SAT-Based Rigorous Explanations for Decision Lists
This addresses the need for interpretability in machine learning by providing efficient explanation methods for decision lists, which are widely used but can be opaque, though the approach is incremental as it builds on existing SAT-based techniques.
The paper tackles the problem of computing rigorous explanations for decision lists (DLs), showing that it is computationally hard, and proposes SAT-based encodings to efficiently compute abductive and contrastive explanations, with experimental results demonstrating feasibility for practical DLs.
Decision lists (DLs) find a wide range of uses for classification problems in Machine Learning (ML), being implemented in a number of ML frameworks. DLs are often perceived as interpretable. However, building on recent results for decision trees (DTs), we argue that interpretability is an elusive goal for some DLs. As a result, for some uses of DLs, it will be important to compute (rigorous) explanations. Unfortunately, and in clear contrast with the case of DTs, this paper shows that computing explanations for DLs is computationally hard.
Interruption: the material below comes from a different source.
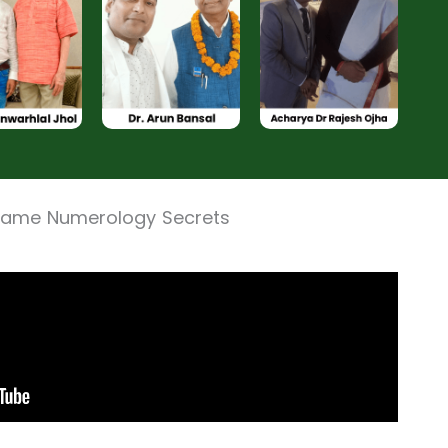
 Name Numerology Secrets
Motivated by this result, the paper proposes propositional encodings for computing abductive explanations (AXps) and contrastive explanations (CXps) of DLs. Furthermore, the paper investigates the practical efficiency of a MARCO-like approach for enumerating explanations. The experimental results demonstrate that, for DLs used in practical settings, the use of SAT oracles offers a very efficient solution, and that complete enumeration of explanations is most often feasible.